The answer must be a bare number: the count of lines below that contain "Most".

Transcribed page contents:
=======
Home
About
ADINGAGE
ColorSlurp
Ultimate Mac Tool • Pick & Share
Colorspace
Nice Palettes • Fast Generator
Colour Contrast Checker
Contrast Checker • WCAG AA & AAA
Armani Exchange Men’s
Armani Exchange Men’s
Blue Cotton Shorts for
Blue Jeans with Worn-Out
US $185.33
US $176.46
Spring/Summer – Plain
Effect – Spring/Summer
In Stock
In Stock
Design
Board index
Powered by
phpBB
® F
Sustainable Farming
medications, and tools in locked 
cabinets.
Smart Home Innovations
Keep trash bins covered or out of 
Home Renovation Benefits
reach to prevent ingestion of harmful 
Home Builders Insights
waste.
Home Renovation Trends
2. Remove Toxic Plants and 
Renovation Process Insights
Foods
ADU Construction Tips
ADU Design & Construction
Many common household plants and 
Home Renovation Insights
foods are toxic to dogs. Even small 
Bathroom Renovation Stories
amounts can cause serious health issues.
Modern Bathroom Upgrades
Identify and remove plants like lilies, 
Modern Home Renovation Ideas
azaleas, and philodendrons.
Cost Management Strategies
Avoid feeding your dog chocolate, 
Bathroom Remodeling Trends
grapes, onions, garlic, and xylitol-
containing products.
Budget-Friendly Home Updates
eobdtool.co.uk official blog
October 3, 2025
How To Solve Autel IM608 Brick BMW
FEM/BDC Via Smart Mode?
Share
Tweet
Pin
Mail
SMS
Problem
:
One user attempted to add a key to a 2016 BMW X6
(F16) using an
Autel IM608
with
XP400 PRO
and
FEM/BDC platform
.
=======
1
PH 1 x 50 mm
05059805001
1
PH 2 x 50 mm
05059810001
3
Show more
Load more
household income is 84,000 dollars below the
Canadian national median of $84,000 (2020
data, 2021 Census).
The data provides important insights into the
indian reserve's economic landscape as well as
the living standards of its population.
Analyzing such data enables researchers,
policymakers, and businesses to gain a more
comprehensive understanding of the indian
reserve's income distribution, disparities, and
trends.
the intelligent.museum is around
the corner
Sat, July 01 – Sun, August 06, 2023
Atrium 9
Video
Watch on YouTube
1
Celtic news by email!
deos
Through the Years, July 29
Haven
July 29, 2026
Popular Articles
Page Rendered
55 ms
=======
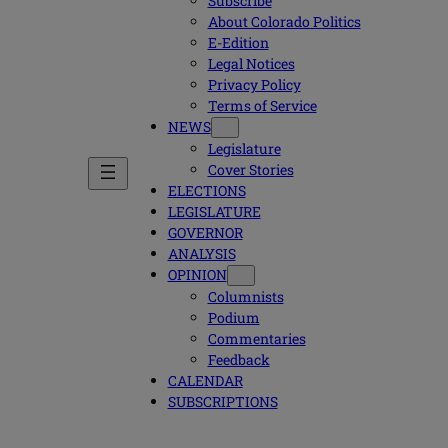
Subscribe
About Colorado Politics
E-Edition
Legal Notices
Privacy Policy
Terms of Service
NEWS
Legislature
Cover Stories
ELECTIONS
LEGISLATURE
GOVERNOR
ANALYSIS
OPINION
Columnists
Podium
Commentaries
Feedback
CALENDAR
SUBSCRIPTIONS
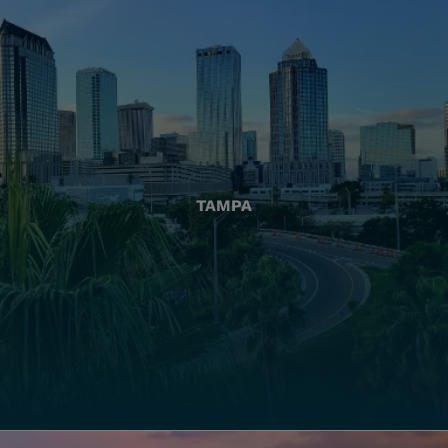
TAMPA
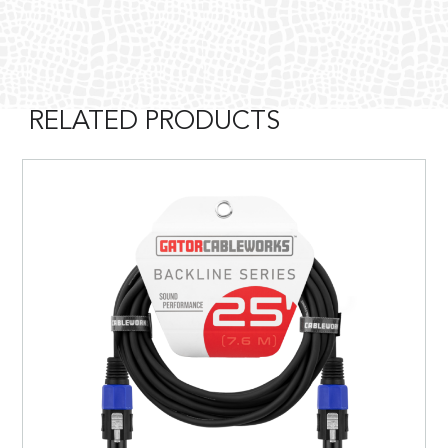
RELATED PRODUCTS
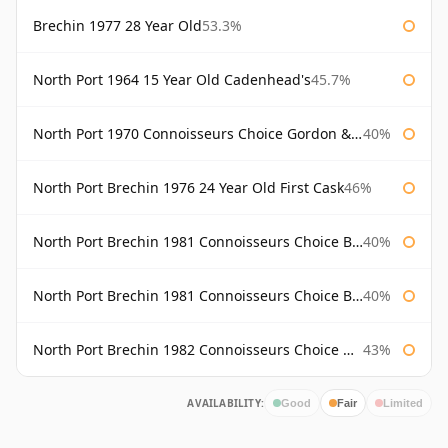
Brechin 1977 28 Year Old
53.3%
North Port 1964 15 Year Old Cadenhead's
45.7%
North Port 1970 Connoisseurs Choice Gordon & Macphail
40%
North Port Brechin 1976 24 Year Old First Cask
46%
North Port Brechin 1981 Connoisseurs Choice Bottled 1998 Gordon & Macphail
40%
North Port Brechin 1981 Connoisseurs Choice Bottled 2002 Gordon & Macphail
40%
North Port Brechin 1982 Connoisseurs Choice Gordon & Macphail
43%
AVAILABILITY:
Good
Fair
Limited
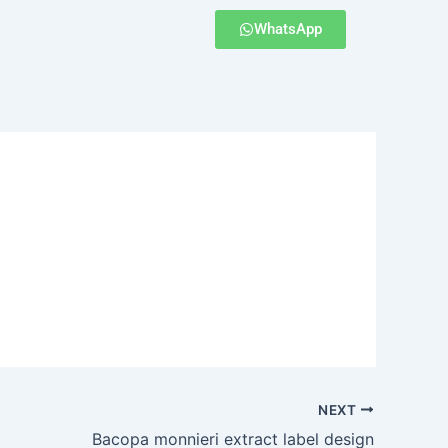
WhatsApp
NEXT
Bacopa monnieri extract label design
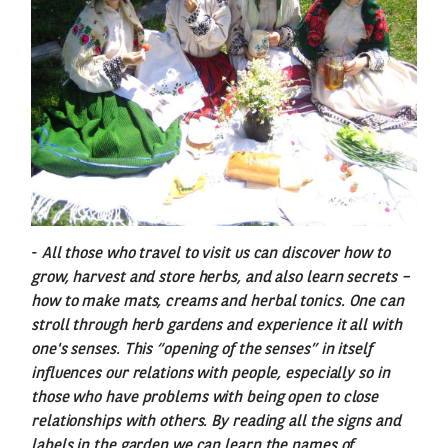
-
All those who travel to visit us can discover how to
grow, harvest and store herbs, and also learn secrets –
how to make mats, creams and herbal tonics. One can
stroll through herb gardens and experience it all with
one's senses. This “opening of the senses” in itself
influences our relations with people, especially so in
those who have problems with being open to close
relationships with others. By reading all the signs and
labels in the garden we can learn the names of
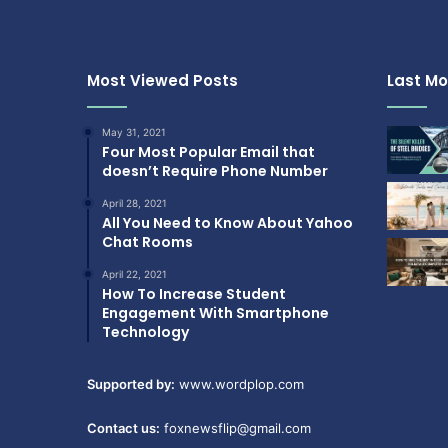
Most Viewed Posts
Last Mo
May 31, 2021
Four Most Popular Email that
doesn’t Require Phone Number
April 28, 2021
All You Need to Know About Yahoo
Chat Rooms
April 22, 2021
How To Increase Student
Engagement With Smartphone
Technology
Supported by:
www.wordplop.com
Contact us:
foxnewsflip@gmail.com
=======
Finished exercise:
2